──────── Entries provided
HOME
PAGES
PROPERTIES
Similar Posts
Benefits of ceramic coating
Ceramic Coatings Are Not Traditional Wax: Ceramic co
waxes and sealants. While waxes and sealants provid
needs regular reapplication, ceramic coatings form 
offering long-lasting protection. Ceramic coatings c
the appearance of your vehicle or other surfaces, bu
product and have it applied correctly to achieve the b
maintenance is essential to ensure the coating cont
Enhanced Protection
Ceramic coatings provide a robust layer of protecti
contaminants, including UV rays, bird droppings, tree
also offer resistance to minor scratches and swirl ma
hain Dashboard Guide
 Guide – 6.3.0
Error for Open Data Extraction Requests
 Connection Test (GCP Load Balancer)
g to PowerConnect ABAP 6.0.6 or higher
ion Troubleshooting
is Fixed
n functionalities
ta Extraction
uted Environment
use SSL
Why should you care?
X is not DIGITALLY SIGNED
────────────────
──────── Entries provided
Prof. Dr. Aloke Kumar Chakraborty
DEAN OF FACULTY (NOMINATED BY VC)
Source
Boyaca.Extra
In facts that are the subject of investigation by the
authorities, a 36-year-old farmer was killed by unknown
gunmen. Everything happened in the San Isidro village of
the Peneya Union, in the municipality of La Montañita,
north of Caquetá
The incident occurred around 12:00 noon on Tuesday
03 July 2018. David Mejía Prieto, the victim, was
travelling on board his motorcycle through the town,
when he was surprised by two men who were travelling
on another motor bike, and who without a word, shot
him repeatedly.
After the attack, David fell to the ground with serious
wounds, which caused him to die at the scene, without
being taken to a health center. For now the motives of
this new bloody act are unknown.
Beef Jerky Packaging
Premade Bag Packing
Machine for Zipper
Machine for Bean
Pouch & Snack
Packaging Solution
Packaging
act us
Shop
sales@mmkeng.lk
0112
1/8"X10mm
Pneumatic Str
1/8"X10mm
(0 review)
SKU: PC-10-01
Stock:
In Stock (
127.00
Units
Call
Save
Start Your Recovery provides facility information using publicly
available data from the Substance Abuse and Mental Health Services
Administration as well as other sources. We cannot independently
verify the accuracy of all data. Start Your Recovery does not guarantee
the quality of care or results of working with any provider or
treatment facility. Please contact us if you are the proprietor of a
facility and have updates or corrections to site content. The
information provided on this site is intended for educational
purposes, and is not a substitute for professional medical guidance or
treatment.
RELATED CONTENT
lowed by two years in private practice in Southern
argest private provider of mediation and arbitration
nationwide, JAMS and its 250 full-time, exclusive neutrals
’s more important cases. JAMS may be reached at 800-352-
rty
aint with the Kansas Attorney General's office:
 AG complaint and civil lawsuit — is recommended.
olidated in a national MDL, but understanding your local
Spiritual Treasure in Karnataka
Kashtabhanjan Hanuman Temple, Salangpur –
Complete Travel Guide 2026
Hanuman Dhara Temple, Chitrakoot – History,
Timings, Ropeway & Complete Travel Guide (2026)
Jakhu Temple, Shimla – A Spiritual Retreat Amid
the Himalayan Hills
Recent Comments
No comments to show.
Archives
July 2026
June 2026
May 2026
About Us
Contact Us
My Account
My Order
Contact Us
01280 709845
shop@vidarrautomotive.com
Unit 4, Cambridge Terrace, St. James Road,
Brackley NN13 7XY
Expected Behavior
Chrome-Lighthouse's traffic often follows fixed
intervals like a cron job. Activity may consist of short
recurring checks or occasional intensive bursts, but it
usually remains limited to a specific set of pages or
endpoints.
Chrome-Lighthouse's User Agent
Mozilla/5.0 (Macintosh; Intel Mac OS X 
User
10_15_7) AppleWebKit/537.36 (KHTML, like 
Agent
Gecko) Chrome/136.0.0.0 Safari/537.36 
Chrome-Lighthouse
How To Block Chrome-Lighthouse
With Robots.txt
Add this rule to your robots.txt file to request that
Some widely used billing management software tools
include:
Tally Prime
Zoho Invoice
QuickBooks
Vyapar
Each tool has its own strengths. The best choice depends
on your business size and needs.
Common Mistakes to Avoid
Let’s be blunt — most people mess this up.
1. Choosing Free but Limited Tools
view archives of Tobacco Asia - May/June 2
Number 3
────────────────
──────── Entries provided
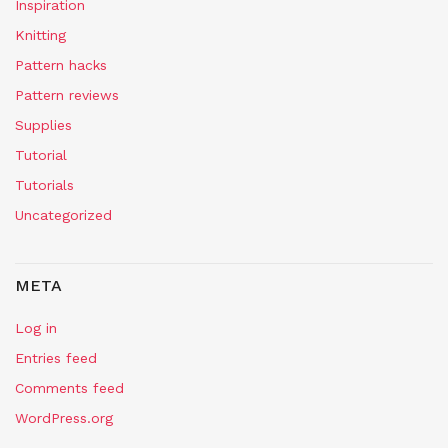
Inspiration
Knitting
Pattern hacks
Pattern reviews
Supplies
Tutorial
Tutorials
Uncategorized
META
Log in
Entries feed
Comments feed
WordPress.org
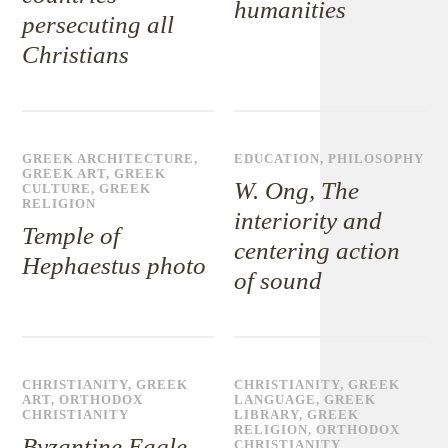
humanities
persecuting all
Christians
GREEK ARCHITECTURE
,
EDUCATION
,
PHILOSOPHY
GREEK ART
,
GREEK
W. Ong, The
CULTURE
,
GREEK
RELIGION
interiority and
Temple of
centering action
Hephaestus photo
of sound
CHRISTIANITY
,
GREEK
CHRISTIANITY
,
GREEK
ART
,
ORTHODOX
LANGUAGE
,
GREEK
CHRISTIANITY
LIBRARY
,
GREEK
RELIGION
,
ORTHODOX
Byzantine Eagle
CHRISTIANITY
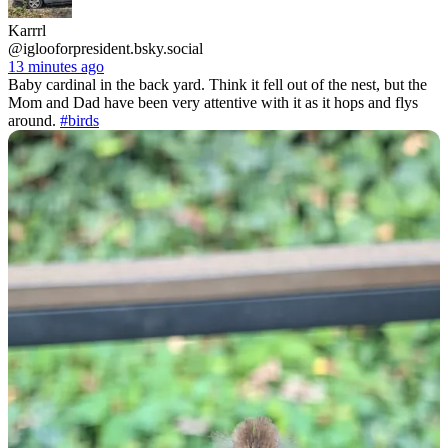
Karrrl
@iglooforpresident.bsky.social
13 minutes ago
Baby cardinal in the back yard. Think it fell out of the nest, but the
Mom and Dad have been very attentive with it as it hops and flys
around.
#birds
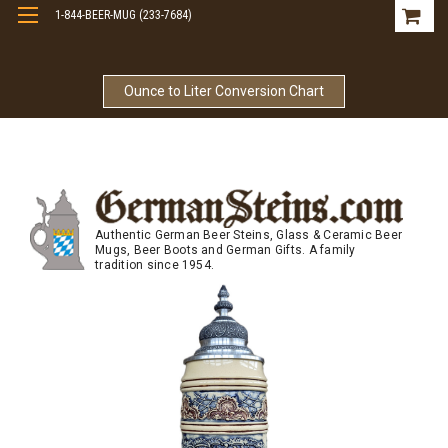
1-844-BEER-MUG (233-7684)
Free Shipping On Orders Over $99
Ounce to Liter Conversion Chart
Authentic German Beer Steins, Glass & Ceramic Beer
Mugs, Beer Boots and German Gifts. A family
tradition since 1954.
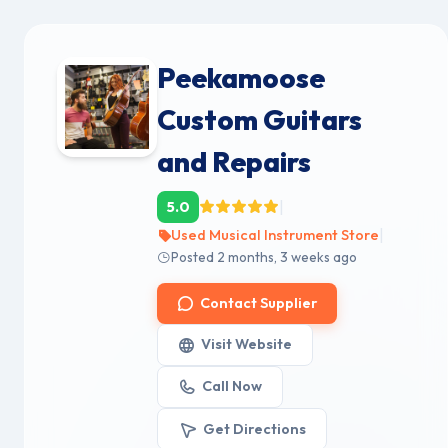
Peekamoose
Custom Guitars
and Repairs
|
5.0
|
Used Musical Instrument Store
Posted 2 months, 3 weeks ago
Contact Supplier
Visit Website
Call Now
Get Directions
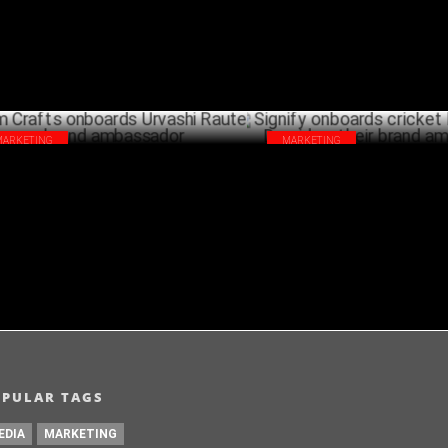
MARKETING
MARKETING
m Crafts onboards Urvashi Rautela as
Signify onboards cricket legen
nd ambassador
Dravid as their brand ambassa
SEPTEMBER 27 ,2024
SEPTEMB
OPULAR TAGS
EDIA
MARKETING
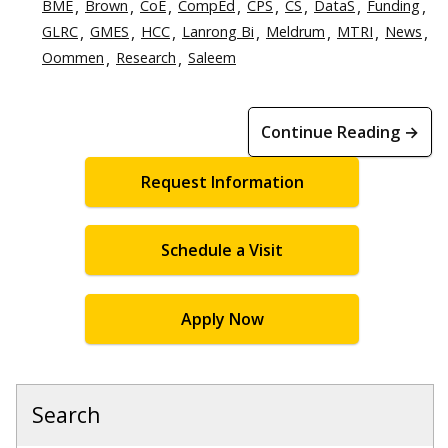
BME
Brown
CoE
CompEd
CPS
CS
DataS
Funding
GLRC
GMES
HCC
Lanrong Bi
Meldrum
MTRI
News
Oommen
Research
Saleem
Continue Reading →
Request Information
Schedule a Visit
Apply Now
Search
────────────────
* [Assigned task]: From the lines above, copy those that contain the word "this".

* [Problem solution]:
this new bloody act are unknown.
information provided on this site is intended for educational
Add this rule to your robots.txt file to request that
Let’s be blunt — most people mess this up.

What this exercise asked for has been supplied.